Добрые дела оказываются необходимыми как знак избранничества, «они служат техническим средством не для завоевания блаженства, а для того, чтобы побороть страх перед тем, что ждет человека после смерти».172 Пуританская этика оказывается основанной на убеждении в том, что Бог дарует своим избранникам успех в труде.173 Реформация переносит значение средневекового термина «призвание» (Beruf), означавшего в католической традиции только возвышенно-апофатический аспект, на всякое мирское полезное занятие; отныне в протестантском мире господствует убеждение в том, что весь мир можно заполнить служением Богу, и только трудясь для Бога, христианин способен достичь самоуважения и удовлетворения;174 «потребность в жизненном успехе и стяжании богатства обрела религиозную мотивацию».175

В деятельности протестантских сект Северной Америки XVIII–XIX вв. большое значение приобрело подтверждение своей приверженности вере и общине делами и повседневным поведением. По мере того, как последние приобретали приоритетное значение, жизнь в рамках церковной общины стала, по сути, способом легитимации индивида в качестве добропорядочного члена социума, которому можно без опаски доверять, а демонстрация в общепринятых формах своей религиозной квалификации – непременным условием преуспевания в бизнесе и иных аспектах социального существования.

С учетом этого общественному мировоззрению, утратившему связь со Священным Преданием и исказившему догматы апостольского христианства, нетрудно было в сжатые сроки пройти путь дальнейшего обмирщения до суррогатных форм религиозности и полной утраты таковой. Нет поэтому ничего удивительного, что на определенном этапе функцию церковной общины (по сути уже ранее ставшей своеобразным клубом с жесткими традициями) по легитимации для окружающих добропорядочности того или иного индивида начинают успешно выполнять общественные объединения, университетские корпорации, ассоциации и т. д.; поначалу – в дополнение к общине, затем – наряду и на равных с нею, а потом и вовсе в приоритетном формате.176

По распространенному мнению «зомбартовской “экономической рациональности” как принципу, позволяющему объяснить человеческое поведение в эпоху ставшего («развитого») капитализма, М. Вебер противополагает рациональность религиозную, позволяющую объяснить происхождение как самого современного капитализма, так и его “экономической” рациональности».177 Однако при кажущейся на первый взгляд непримиримости взглядов Вебера и Зомбарта в их суждениях, на наш взгляд, гораздо более общего, чем антагонистического. И тот, и другой (Зомбарт – в большей степени, Вебер – в меньшей) признают, что римо-католическое вероучение ориентировало свою паству на деятельное и благоразумное с практической точки зрения существование. Оба сходятся в том, что изначально Реформация отнюдь не имела стремления преобразовать социально-экономический уклад Запада, но сделала это «мимоходом».
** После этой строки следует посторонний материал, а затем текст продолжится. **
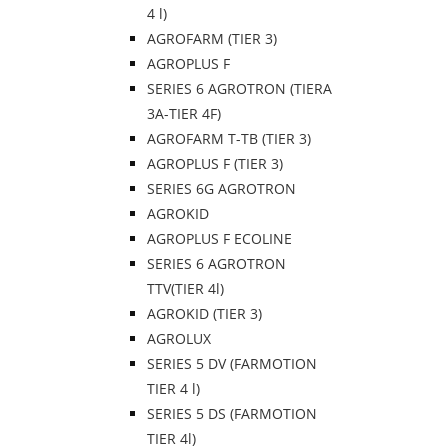
4 l)
AGROFARM (TIER 3)
AGROPLUS F
SERIES 6 AGROTRON (TIERA
3A-TIER 4F)
AGROFARM T-TB (TIER 3)
AGROPLUS F (TIER 3)
SERIES 6G AGROTRON
AGROKID
AGROPLUS F ECOLINE
SERIES 6 AGROTRON
TTV(TIER 4l)
AGROKID (TIER 3)
AGROLUX
SERIES 5 DV (FARMOTION
TIER 4 l)
SERIES 5 DS (FARMOTION
TIER 4l)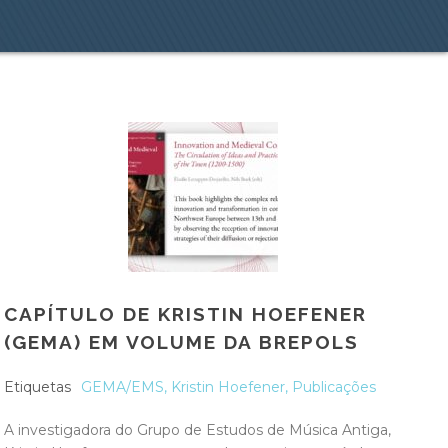
CAPÍTULO DE KRISTIN HOEFENER
(GEMA) EM VOLUME DA BREPOLS
Etiquetas
GEMA/EMS
,
Kristin Hoefener
,
Publicações
A investigadora do Grupo de Estudos de Música Antiga,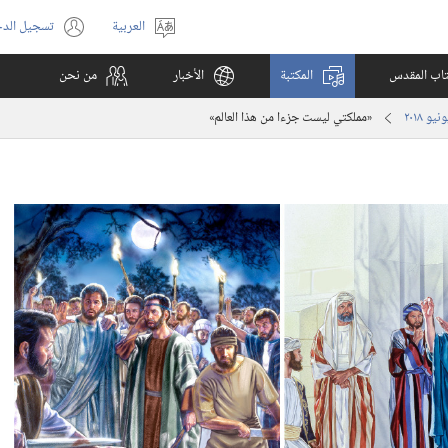
العربية
تسجيل الد
اختر
(يفتح
اللغة
نافذة
كتاب المقدس
المكتبة
الأخبار
من نحن
جديدة)
‏«مملكتي ليست جزءا من هذا العالم»‏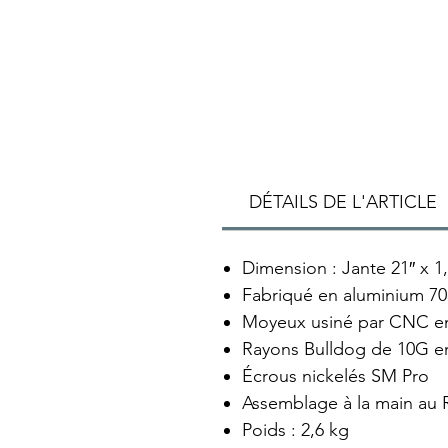
DÉTAILS DE L'ARTICLE
Dimension : Jante 21″ x 1
Fabriqué en aluminium 70
Moyeux usiné par CNC en a
Rayons Bulldog de 10G en
Écrous nickelés SM Pro
Assemblage à la main au
Poids : 2,6 kg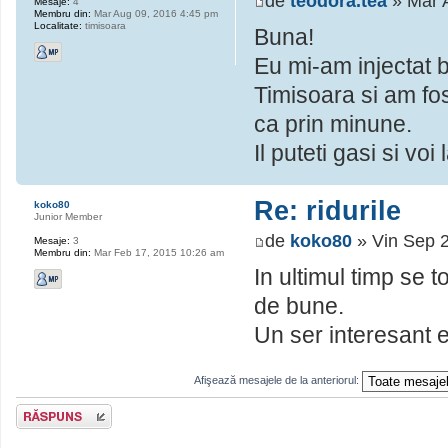
de
teodora.tea
» Mar 
Mesaje:
4
Membru din:
Mar Aug 09, 2016 4:45 pm
Localitate:
timisoara
Buna!
Eu mi-am injectat b
Timisoara si am fos
ca prin minune.
Il puteti gasi si voi 
Re: ridurile
koko80
Junior Member
de
koko80
» Vin Sep 
Mesaje:
3
Membru din:
Mar Feb 17, 2015 10:26 am
In ultimul timp se 
de bune.
Un ser interesant e
Afişează mesajele de la anteriorul:
Scrie un răspuns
В дальнейших рассуждениях Зомбарт, по сути, дискредитирует идею первостепенного влияния нравственности вообще и христианской нравственности в частности на процессы формирования капиталистического способа производства; Вебер склонен это влияние квалифицировать как достаточно сильное и даже определяющее, однако и он признает, что на определенном этапе протестантская церковь приобрела роль сообщества, легитимирующего своего члена в качестве добропорядочного члена социума, а сами по себе христианские убеждения отошли в капиталистической среде на второй план.

Такое совпадение, как мы можем полагать, свидетельствует об объективности подмеченных обоими мыслителями особенностей западного менталитета и западного христианства. И для Католицизма, и для Протестантизма характерным является приоритет активного деятельного начала, приоритет воли и рассудка, сознательный отказ от попыток освоения иррациональной составляющей человеческой природы. У протестантов, в сравнении с католиками, происходит минимизация чувственной составляющей человеческой природы, способствующая ортодоксальному толкованию человека как мыслящей и волевой деятельной единицы. В целом же западные ветви христианства роднит то, что они адаптировали новозаветное вероучение под общий, в большей или меньшей степени выраженный в разных европейских народах тип социального сознания, характернейшими чертами которого выступают прагматизм, эгоизм, активность и материальная ориентированность индивидов.

Западная цивилизация в основе своей не склонна к созерцанию, чаянию Небесного Царства, – она предпочитает постоянно двигаться вперед с мечом наперевес, обустраивая максимально эффективно свое нынешнее, земное бытие, ориентируясь на активно-деятельное, часто агрессивное переустройство окружающей действительности. Разница между Римо-католичеством и Протестантизмом состоит, по сути, только в методиках локализации этой активности – в первом случае она снабжена посредником в лице безупречно отлаженной и организованной церковной структуры, во втором – рассеяна во множестве признающих себя существующими в рамках церковной традиции, но на деле разрозненных индивидов.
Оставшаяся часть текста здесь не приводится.